People you know who run a business, have employees and have run the company for some time- these are folks with some serious intestinal fortitude. People who you know who have spent their career working for others but CONSTANTLY complain and tell others their plans to start their own business...they are intestinal parasites.

Hail, hail the small business owner.

Tuesday, January 17, 2012

Pass me the Sanctimony, please.

"..It is difficult to get a man to understand something, when his salary depends upon his not understanding it!"

I make a point of not using other people's words in this space..especially quotes. I put considerable effort in defining "financial conflict of interest" and NOTHING my grey matter could summons trumps this. Thank you, Upton Sinclair.

Two pieces of legislation are currently in the House and Senate that both essentially address the same thing: Intellectual Property. Understandably, forces and factions on both sides are lining up to protect their interests. What KILLS me when situations like this occur (and they do relentlessly) is how organizations espouse that it is THE PEOPLE they care about and not their own financial interests. The stories of the "poor people" or "the artists" who will be victims if the legislative outcome goes one way or another.

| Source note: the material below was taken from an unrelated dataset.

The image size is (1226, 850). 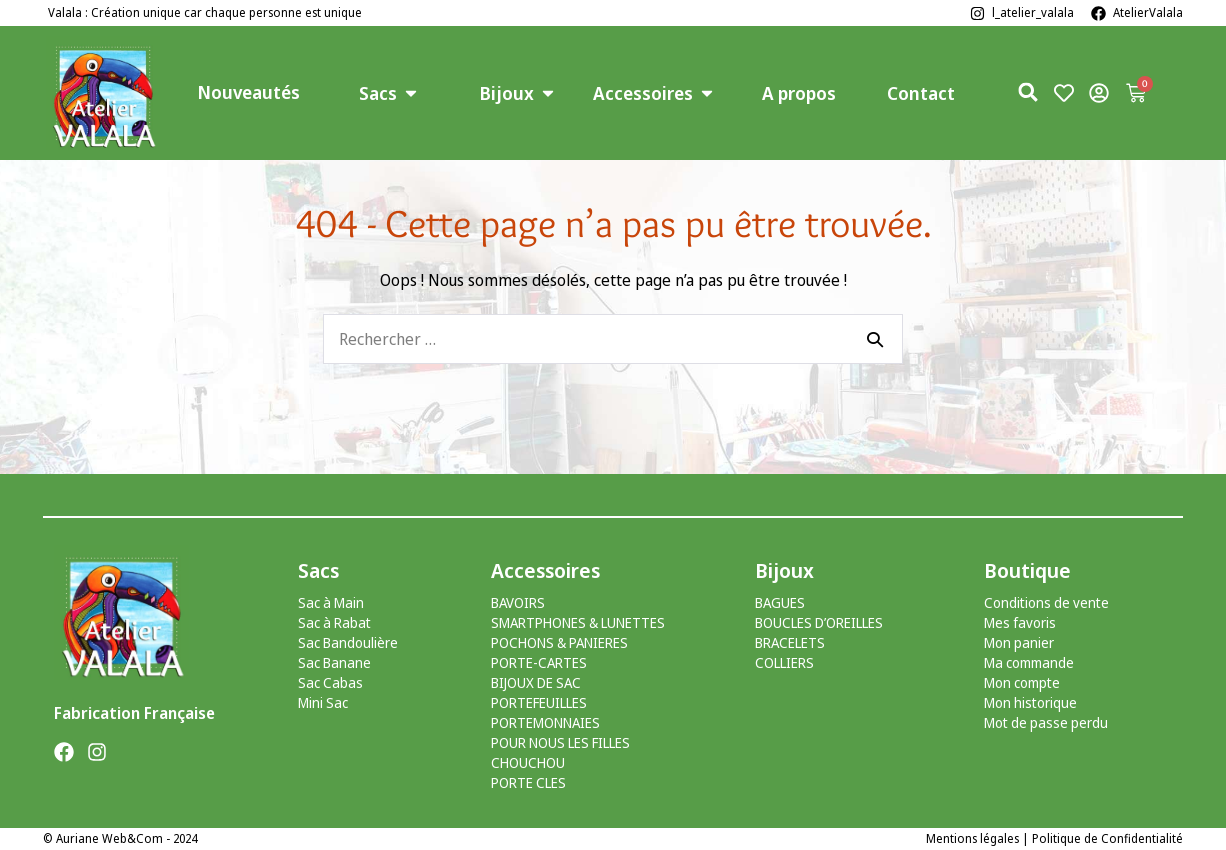 What do you see at coordinates (784, 662) in the screenshot?
I see `COLLIERS` at bounding box center [784, 662].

Business, name it. It's not me I'm concerned about, crows the carnival barker du jour!!! Pass the Kleenex, please...I'm falling to pieces over here.

As human beings subject to the helplessness of a finite lifespan and an entirely unpredictable tomorrow, we are hard-wired to care about ourselves and our loved ones closest to us more than anything else. (even more than random "artists"!!). And unless there's an abject collapse of the worlds financial system, money can sometimes eliminate or at least assuage the inevitable problems and heartbreaks that are part of all of our lives. Many of us care about money ONLY for this reason. Obviously, untold numbers of others obsess over money for less benevolent reasons. Either way, people care about it.

And then we deny it...why?

Entertainment giant Viacom will tell you their primary concern is for "the artist". Really? Go ask 1,000 entertainers how much Viacom cares about them. If the likes of Viacom publicly said that "our profits help MANY people and we are getting ripped off" they'd have my ear.